Mr Hargreaves brought a claim of unfair dismissal.

In order for a dismissal to be fair:

  1. The dismissal must be for a potentially fair reason (in this case misconduct);
  2. An employer must have reasonable belief in the employee’s misconduct and an important part of this test is that the employer has carried out a reasonable investigation in all the circumstances; and
  3. Dismissal must have been within the band of reasonable responses open to an employer.

This case centred on the reasonableness of the employer’s investigation. When an employee is facing potentially career threatening allegations  then the standard required for an investigation is higher – an employer must carry out an “even-handed, careful enquiry” and an investigator must  “focus no less on  any potential evidence that may exculpate or at least point towards the innocence of the employee as he should on the evidence directed towards proving the charges against him” (A v B [2003] IRLR 405 EAT).

At the tribunal, Mr Hargreaves argued that the school’s investigation was not reasonable in the circumstances on the basis that the investigator did not inform Mr Hargreaves or the disciplinary panel of the evidence of Ms Ivory, pupil OB and pupil OK which stated that they had seen nothing. The employment tribunal rejected this argument and found that the school’s decision of who to interview and who not to interview fell within the band of reasonable responses. It was reasonable to not give to Mr Hargreaves or the disciplinary panel the interviews of those who had seen nothing. It did not follow that because they had seen nothing, nothing had happened. The claim for unfair dismissal failed.

Employment Appeal Tribunal

Mr Hargreaves was given permission to appeal to the Employment Appeal Tribunal.

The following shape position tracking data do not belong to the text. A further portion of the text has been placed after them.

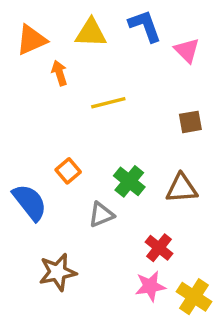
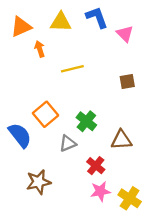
orange square: (68, 171) -> (46, 114), size x1.5
brown triangle: (182, 188) -> (121, 140), moved
red cross: (159, 248) -> (96, 166), moved

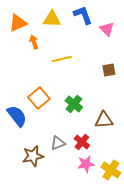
gray triangle: (68, 143) -> (58, 143), moved

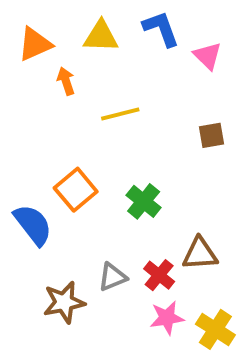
brown triangle: (104, 120) -> (200, 254), moved

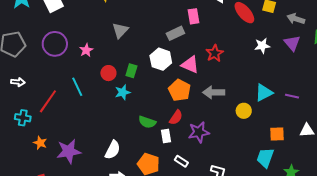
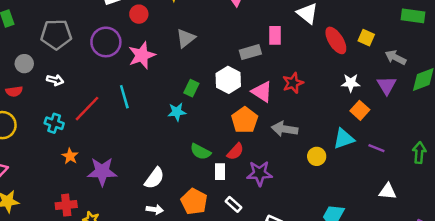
pink star: (86, 50) -> (142, 55), size x1.6
red circle: (108, 73) -> (139, 14), moved
orange square: (277, 134) -> (360, 110), moved, turned 35

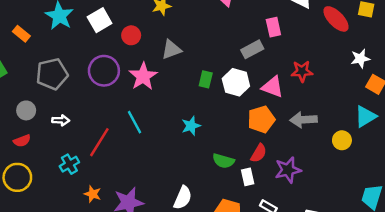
gray triangle: (186, 38) -> (171, 50), moved, turned 30
red star: (293, 83) -> (302, 71), turned 30
green rectangle: (191, 88) -> (206, 79), moved
orange pentagon: (245, 120) -> (261, 119), turned 30
cyan cross: (54, 123) -> (69, 164), turned -36

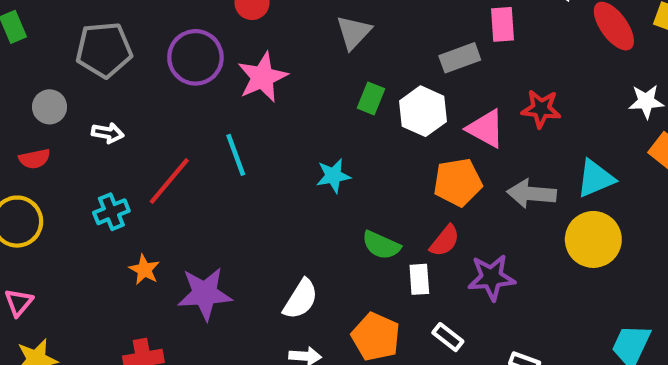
gray triangle: (171, 50) -> (354, 32), moved, turned -35
cyan triangle: (365, 117) -> (595, 178), moved
yellow circle: (342, 140) -> (593, 239), size x1.6

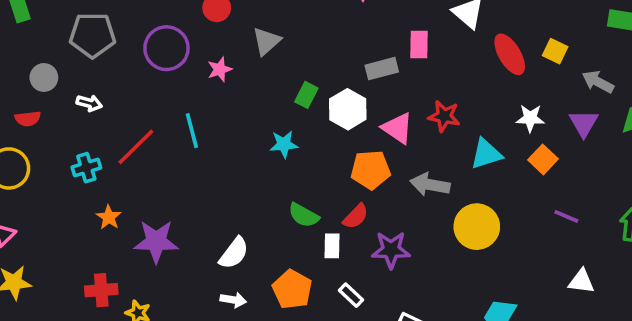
gray triangle: (354, 32) -> (266, 41), moved
pink star: (262, 77) -> (220, 69), size x0.6
cyan star: (333, 176) -> (284, 144), moved
cyan triangle: (595, 178) -> (486, 154), moved

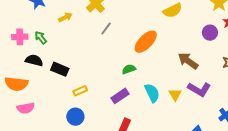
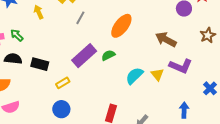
yellow arrow: (65, 17) -> (39, 12), turned -80
cyan semicircle: (152, 93) -> (134, 76), turned -102
purple rectangle: (120, 96) -> (84, 56), moved, size x1.4

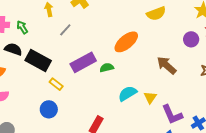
gray line: (80, 18) -> (65, 30), moved
black rectangle: (40, 64) -> (38, 61), size x1.4
purple L-shape: (181, 66) -> (172, 115), moved, turned 30
yellow rectangle: (63, 83) -> (56, 84), turned 56

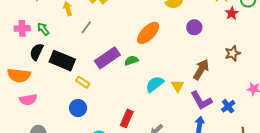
purple circle: (191, 39) -> (194, 27), moved
black semicircle: (13, 49) -> (37, 52), turned -78
brown arrow: (167, 65) -> (201, 69), moved, turned 85

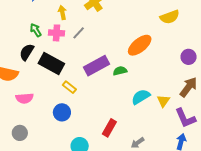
purple circle: (194, 27) -> (189, 57), moved
pink cross: (22, 28) -> (57, 33), moved
pink semicircle: (28, 100) -> (24, 98), moved

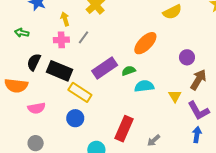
green arrow: (36, 30) -> (22, 33), moved, turned -40
purple circle: (189, 57) -> (187, 57), moved
yellow rectangle: (69, 87) -> (80, 92), size x1.6
cyan semicircle: (141, 97) -> (144, 86), moved, turned 30
red rectangle: (109, 128) -> (124, 129), size x1.4

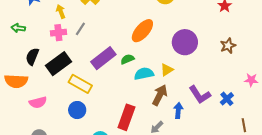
purple circle: (187, 57) -> (185, 42), size x1.6
black rectangle: (60, 71) -> (59, 64), turned -55
brown arrow: (198, 80) -> (160, 95), moved
yellow triangle: (175, 96) -> (167, 70), moved, turned 32
blue arrow: (197, 135) -> (178, 110), moved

The main issue before the Employment Appeal Tribunal was whether the Employment Tribunal had erred in its approach to the school’s failure to disclose the evidence from the three potential witnesses. Mr Hargreaves argued that given the location of the incident, evidence that these witnesses had not seen anything was very relevant. He argued that the evidence of these witnesses having seen nothing was supportive of his account in that had events happened in the way alleged, they would have seen something.

The Employment Appeal Tribunal dismissed the appeal finding that:

  1. The Employment Tribunal had properly considered the correct investigation standard required where allegations are so serious that they may have career changing consequences. 
  2. The Employment Tribunal reached a permissible conclusion that the school’s decision fell within the band of reasonable responses when it decided not to take and provide statements from Ms Ivory, OB and OK.
  3. This was not a case where the employee was unaware of this evidence. Mr Hargreaves himself had named Mrs Ivory – he could have asked for the evidence to be pursued but did not do so.
  4. It was reasonable to conclude that these witnesses were simply unable to assist and therefore the Employment Tribunal was entitled to find the school had reasonably formed the view that their evidence could not assist.

What does this mean for employers?

This is a potentially useful case for employers in terms of the extent to which they must disclose evidence of people who say did not see anything. However, given the very specific factual background to this case, it remains advisable for employers to ensure the inclusion of all evidence available to them in investigation reports and disciplinary hearing packs. If anything is left out, then it is wise for the investigating manager to document in their investigation report why evidence has not been provided or taken further so that the employer is able to show it  carried out a fair and reasonable investigation.  It is important that the disciplinary panel or chair is not provided with a misleading or incomplete picture.